Would you reproduce exactly the lines below from the one holding "Масло (65, 1783)" through the one holding "Sodak's Marine [button] (630, 37)", inclusive, and no others?

Records drawn from a dataset
+ + +

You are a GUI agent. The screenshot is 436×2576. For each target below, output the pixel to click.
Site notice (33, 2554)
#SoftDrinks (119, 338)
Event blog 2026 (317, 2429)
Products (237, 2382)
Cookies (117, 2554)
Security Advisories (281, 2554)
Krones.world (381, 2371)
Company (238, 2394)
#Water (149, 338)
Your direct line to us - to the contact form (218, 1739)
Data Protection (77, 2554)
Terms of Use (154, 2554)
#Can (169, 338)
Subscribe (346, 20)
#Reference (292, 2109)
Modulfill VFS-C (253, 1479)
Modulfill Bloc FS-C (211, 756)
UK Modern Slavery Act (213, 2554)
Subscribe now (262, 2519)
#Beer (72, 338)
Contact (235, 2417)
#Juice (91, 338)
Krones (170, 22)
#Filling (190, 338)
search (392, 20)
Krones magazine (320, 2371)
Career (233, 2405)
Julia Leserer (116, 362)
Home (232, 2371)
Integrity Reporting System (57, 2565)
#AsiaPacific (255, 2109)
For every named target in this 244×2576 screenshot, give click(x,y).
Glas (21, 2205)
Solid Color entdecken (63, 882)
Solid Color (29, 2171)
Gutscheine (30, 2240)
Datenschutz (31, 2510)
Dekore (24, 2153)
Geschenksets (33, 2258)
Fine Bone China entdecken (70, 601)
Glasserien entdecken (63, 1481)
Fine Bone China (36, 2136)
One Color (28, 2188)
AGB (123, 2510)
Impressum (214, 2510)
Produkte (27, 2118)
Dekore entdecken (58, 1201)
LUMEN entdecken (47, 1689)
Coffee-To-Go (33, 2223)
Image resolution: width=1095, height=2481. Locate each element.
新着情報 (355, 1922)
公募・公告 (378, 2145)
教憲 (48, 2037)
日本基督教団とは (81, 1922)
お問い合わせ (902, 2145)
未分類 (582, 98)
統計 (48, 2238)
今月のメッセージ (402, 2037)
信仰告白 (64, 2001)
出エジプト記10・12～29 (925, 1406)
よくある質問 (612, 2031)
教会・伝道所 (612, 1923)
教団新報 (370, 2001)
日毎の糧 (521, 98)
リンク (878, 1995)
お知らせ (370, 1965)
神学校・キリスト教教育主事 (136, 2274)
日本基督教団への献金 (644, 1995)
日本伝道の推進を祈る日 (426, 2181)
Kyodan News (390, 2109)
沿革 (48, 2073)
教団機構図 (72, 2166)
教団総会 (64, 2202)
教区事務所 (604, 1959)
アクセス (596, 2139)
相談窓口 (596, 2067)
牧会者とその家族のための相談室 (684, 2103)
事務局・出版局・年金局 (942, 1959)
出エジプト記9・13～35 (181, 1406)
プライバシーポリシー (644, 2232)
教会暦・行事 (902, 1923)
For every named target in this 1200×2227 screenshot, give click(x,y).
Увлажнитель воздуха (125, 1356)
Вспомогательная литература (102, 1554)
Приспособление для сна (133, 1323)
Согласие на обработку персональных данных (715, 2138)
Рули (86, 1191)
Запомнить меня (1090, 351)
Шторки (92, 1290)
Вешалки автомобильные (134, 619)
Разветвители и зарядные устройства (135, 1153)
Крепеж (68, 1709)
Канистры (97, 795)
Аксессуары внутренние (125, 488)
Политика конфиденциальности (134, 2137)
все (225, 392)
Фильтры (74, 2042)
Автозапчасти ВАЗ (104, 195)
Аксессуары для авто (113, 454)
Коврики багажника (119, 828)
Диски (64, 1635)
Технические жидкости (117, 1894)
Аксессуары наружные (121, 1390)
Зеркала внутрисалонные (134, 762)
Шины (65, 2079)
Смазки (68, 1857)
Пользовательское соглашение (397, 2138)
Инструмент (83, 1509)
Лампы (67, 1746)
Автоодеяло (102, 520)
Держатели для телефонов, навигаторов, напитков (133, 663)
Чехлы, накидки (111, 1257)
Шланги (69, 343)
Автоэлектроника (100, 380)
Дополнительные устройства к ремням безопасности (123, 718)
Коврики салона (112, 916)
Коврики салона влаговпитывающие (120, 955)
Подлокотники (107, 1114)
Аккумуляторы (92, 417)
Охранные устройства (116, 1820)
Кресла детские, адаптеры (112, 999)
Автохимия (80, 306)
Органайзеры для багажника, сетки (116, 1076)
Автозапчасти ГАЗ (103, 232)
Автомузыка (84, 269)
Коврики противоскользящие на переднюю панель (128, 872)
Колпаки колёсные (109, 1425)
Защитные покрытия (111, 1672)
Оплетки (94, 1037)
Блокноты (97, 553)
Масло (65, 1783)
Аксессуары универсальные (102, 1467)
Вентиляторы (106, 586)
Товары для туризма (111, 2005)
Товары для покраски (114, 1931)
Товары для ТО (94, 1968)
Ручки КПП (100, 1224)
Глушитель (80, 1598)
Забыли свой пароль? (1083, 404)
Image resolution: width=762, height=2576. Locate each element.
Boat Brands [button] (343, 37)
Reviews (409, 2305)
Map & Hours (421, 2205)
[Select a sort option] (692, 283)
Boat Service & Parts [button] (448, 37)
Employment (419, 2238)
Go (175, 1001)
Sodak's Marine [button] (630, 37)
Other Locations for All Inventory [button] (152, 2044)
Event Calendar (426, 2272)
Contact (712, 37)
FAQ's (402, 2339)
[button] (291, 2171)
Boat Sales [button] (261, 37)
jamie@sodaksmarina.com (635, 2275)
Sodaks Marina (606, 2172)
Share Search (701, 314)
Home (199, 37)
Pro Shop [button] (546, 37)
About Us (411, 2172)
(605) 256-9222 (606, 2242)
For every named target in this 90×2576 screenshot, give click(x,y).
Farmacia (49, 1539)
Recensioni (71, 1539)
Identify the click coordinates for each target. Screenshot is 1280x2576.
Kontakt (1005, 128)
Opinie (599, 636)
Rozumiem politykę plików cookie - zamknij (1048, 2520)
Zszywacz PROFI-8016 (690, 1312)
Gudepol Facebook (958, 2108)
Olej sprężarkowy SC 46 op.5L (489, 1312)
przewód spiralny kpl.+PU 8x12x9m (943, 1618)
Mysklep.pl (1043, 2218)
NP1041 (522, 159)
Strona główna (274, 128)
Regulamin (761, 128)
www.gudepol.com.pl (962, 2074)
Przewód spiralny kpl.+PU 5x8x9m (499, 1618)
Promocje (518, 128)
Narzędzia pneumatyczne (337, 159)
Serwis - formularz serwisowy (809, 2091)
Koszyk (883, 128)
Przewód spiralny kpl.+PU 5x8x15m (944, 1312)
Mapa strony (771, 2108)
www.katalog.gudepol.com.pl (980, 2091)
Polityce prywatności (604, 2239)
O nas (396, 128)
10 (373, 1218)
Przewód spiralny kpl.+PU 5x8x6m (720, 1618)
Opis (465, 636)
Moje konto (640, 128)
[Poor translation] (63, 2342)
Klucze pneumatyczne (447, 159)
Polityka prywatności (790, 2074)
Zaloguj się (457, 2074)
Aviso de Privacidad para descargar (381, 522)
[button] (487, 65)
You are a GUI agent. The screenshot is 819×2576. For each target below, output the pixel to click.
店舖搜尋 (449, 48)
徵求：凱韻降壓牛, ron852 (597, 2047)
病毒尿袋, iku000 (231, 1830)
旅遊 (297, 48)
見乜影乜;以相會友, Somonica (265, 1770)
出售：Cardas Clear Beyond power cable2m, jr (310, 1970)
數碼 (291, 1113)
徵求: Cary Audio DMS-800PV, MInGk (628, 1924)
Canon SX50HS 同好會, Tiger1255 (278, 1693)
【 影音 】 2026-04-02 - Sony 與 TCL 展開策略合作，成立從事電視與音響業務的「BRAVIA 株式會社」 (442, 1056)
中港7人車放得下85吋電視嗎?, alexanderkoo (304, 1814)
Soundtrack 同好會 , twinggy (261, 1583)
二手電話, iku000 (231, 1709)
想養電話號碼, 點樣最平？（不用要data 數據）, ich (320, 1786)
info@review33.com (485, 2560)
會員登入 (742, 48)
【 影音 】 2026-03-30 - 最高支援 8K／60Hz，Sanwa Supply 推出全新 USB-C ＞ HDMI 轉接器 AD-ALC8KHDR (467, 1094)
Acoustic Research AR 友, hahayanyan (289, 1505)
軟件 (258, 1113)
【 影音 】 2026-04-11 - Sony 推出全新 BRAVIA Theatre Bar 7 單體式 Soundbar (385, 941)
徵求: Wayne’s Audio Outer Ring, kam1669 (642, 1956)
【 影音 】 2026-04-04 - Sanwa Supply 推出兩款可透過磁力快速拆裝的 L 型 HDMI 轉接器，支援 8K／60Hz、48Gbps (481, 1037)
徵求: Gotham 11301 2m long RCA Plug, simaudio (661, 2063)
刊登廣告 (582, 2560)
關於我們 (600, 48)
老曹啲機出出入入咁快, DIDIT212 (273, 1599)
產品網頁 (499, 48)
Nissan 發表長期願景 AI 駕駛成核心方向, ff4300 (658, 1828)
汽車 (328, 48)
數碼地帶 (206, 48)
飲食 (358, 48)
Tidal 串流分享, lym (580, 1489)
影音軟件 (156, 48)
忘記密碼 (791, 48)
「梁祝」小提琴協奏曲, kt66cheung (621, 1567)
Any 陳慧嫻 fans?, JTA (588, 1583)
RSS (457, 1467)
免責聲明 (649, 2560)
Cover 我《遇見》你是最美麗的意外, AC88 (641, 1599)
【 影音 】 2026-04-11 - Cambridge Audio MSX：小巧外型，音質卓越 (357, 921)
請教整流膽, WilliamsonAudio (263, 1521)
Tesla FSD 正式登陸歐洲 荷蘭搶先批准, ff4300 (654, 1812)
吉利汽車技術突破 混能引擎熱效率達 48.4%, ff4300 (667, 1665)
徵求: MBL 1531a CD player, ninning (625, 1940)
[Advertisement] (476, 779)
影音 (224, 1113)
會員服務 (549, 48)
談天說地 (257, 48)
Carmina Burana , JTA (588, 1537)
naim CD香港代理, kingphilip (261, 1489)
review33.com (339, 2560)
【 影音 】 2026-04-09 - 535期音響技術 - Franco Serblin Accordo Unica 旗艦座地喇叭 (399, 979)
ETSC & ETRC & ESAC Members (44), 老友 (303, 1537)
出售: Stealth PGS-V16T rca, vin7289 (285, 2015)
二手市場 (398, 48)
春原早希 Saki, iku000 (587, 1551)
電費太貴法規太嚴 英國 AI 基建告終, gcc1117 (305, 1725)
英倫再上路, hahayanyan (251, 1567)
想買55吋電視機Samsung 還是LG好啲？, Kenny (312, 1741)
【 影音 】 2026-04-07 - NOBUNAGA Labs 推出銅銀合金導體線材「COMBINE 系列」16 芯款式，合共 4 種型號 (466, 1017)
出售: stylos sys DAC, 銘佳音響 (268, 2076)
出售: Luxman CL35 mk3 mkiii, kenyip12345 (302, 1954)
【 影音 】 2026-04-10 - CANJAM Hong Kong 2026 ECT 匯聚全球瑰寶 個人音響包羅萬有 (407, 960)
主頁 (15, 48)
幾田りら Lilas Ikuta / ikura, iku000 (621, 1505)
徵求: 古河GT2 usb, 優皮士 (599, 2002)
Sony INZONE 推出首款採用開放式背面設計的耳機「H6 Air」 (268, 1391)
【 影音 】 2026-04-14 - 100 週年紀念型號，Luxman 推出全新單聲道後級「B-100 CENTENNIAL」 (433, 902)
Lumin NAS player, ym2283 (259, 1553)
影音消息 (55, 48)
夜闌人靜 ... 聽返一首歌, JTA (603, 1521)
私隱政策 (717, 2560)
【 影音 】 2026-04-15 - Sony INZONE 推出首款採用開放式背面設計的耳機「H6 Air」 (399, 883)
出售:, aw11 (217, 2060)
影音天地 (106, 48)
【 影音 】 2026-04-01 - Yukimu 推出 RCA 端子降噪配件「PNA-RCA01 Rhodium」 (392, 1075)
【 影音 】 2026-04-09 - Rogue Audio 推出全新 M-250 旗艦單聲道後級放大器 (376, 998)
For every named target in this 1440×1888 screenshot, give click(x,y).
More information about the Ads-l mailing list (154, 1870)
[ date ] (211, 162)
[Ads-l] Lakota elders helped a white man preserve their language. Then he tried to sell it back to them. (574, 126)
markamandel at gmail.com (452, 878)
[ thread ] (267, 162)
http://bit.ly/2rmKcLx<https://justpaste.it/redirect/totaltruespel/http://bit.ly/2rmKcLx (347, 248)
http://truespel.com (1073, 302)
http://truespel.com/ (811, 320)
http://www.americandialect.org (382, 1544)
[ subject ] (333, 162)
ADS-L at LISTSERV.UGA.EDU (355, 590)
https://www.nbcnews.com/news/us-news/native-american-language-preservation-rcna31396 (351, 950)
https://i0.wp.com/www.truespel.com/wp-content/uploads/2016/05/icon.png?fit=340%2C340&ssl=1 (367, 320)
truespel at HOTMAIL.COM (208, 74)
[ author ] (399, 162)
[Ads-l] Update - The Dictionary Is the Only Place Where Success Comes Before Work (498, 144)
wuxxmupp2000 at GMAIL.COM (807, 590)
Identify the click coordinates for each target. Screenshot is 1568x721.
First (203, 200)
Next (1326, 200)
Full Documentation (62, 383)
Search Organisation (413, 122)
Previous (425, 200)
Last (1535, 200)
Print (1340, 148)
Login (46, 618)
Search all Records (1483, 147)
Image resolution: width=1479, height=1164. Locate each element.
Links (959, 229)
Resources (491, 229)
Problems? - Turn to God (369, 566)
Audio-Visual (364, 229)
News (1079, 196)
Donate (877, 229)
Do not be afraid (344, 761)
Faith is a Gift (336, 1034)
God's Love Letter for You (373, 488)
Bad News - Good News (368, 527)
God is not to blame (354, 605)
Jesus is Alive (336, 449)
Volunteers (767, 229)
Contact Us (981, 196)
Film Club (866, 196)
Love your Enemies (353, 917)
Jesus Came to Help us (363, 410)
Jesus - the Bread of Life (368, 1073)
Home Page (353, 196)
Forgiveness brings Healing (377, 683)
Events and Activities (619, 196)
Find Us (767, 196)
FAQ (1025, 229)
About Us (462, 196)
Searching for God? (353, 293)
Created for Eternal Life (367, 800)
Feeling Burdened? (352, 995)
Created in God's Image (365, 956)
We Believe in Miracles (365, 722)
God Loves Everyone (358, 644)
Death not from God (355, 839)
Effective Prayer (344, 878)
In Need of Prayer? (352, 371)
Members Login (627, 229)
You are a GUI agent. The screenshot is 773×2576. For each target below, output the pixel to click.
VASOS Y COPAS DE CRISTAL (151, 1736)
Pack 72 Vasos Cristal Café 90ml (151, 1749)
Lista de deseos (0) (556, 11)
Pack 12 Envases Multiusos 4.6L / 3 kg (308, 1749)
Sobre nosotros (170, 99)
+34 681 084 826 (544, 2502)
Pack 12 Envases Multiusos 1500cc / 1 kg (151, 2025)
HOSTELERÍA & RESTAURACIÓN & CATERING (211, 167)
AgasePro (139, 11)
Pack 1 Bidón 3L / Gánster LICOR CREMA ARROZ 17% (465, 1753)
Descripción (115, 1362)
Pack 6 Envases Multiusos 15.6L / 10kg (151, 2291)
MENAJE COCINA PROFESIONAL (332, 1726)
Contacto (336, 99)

+ + +

Exercise result:
Масло (65, 1783)
Аксессуары универсальные (102, 1467)
Вентиляторы (106, 586)
Товары для туризма (111, 2005)
Товары для покраски (114, 1931)
Товары для ТО (94, 1968)
Ручки КПП (100, 1224)
Глушитель (80, 1598)
Забыли свой пароль? (1083, 404)
Image resolution: width=762, height=2576. Locate each element.
Boat Brands [button] (343, 37)
Reviews (409, 2305)
Map & Hours (421, 2205)
[Select a sort option] (692, 283)
Boat Service & Parts [button] (448, 37)
Employment (419, 2238)
Go (175, 1001)
Sodak's Marine [button] (630, 37)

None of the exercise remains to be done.